Das Navigationsmodul besteht aus 2D-Laserscannern (auf der Vorder- und Rückseite, besonders zur Navigation innerhalb von Gebäuden wichtig) sowie einen GPS-Sensor zur Orientierung im Freien. Durch den fortlaufenden Abgleich des Inspektionsbereichs mit einer digitalen Karte kann der kettengetriebene RoboGasInspector jederzeit seine Position bestimmen – auch Hindernisse und gesperrte Bereiche (z. B. explosionsgefährdete Zonen) lassen sich auf dieser Karte vermerken. „Dank seiner 2D-Laserscanner kann der RoboGasInspector auch unerwartete Hindernisse wie geparkte Fahrzeuge, Paletten oder Fässer eigenständig erkennen“, erklärt Professor Kroll. „Das gilt natürlich auch für Personen. Wenn der RoboGasInspector Hindernisse erkennt, umfährt er diese oder bleibt solange stehen, bis der Weg wieder frei ist.“
Das Inspektionsmodul
Das Inspektionsmodul vereint mehrere messtechnische Instrumente auf einer Schwenk-Neige-Vorrichtung. Dazu gehört unter anderem ein Methanleck-Ferndetektor (RMLD – Remote Methane Leak Detector), der auf einem aktiven drehbaren Dioden-Absorptionsspektroskopie-Instrument (TDLAS – Turnable Diode Absorption Spectroscopy) basiert. Dieses Instrument funktioniert mit einem Infrarot-Laser: Wenn der Laserstrahl auf eine Oberfläche trifft, wird er von dieser reflektiert, sodass sich seine Restlichtstärke messen lässt. Zusätzlich ist eine optische FLIR GF320 Wärmebildkamera auf dem Modul installiert, um die Gase sichtbar zu machen.
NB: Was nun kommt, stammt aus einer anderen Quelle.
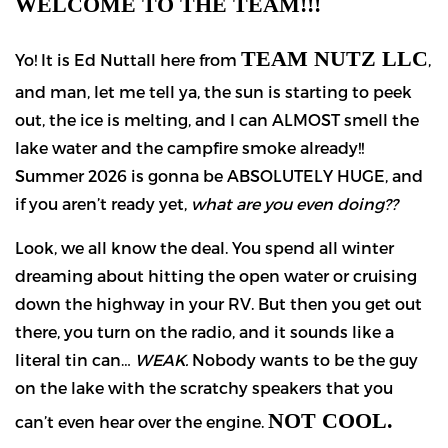
WELCOME TO THE TEAM!!!
TEAM NUTZ LLC
Yo! It is Ed Nuttall here from
,
and man, let me tell ya, the sun is starting to peek
out, the ice is melting, and I can ALMOST smell the
lake water and the campfire smoke already!!
Summer 2026 is gonna be ABSOLUTELY HUGE, and
if you aren’t ready yet,
what are you even doing??
Look, we all know the deal. You spend all winter
dreaming about hitting the open water or cruising
down the highway in your RV. But then you get out
there, you turn on the radio, and it sounds like a
literal tin can…
WEAK.
Nobody wants to be the guy
on the lake with the scratchy speakers that you
NOT COOL.
can’t even hear over the engine.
Um sicherzustellen, dass der RoboGasInspector selbst kein Risiko darstellt, ist er zusätzlich mit einem zusätzlichen integrierten Gassensor ausgestattet, der das gesamte System abschaltet, sobald ein Wert festgestellt wird, der mindestens 10 % der unteren Explosionsgrenze (LEL) entspricht, um die potenzielle Gefährdung einer brennbaren Atmosphäre zu vermeiden.
Unabhängige Messung
Die Verarbeitung der Messdaten und die Mustererkennung werden eigenständig vom Roboter ausgeführt. Außerdem führt der RoboGasInspector die Inspektion gemäß der dafür vorgegebenen Abläufe aus und nimmt dabei eigenständige Messungen vor. Unabhängig davon bleibt er stets mit der Leitstelle in Verbindung und lässt sich bei Bedarf jederzeit von dort aus fernsteuern. Zu diesem Zweck ist auch eine Videokamera in das schwenk- und neigbare Modul eingebaut. Im normalen Betriebsmodus arbeitet der RoboGasInspector jedoch eigenständig und übermittelt lediglich alle Messdaten per WLAN an die Leitstelle.
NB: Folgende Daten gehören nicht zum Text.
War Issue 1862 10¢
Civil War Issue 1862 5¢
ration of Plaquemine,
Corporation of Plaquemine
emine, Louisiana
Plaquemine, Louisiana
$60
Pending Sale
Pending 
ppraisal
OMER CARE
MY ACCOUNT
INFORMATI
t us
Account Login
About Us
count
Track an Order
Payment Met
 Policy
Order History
RoboGasInspector heute und morgen
Inzwischen hat der System-Prototyp seinen Nutzen und seine Fähigkeiten bei einer Reihe von Tests eindrucksvoll unter Beweis gestellt. Die Antriebseinheit, das Navigationssystem und die ergänzenden Sensorsysteme haben bei allen Tests hervorragend funktioniert. Der RoboGasInspector ermöglicht die eigenständige Erkennung und Lokalisierung von Gaslecks an Standorten, die ansonsten schwer zugänglich sind. Darüber sorgt er dafür, dass sich menschliche Inspektoren nicht mehr persönlich in potenziell gefährliche Bereiche begeben müssen. Bevor der RoboGasInspector jedoch in echten Industrieanlagen eingesetzt werden kann, ist weitere Entwicklungsarbeit erforderlich (z. B. beim Explosionsschutz, der Software-Entwicklung usw.), und natürlich müssen vor dem Einsatz in der Praxis noch alle zugehörigen regulatorischen und gesetzlichen Sachverhalte geklärt werden. Dennoch steht fest, dass die Entwicklung eines autonomen mobilen Gasdetektions- und Lecklokalisierungsroboters schon heute möglich ist und dieser die Sicherheit drastisch verbessern kann.
Die GF320 von FLIR Systems ist ein unverzichtbarer Bestandteil des RoboGasInspector-Systems. Damit kann das System potenziell gefährliche Gaslecks aus sicherer Entfernung erkennen.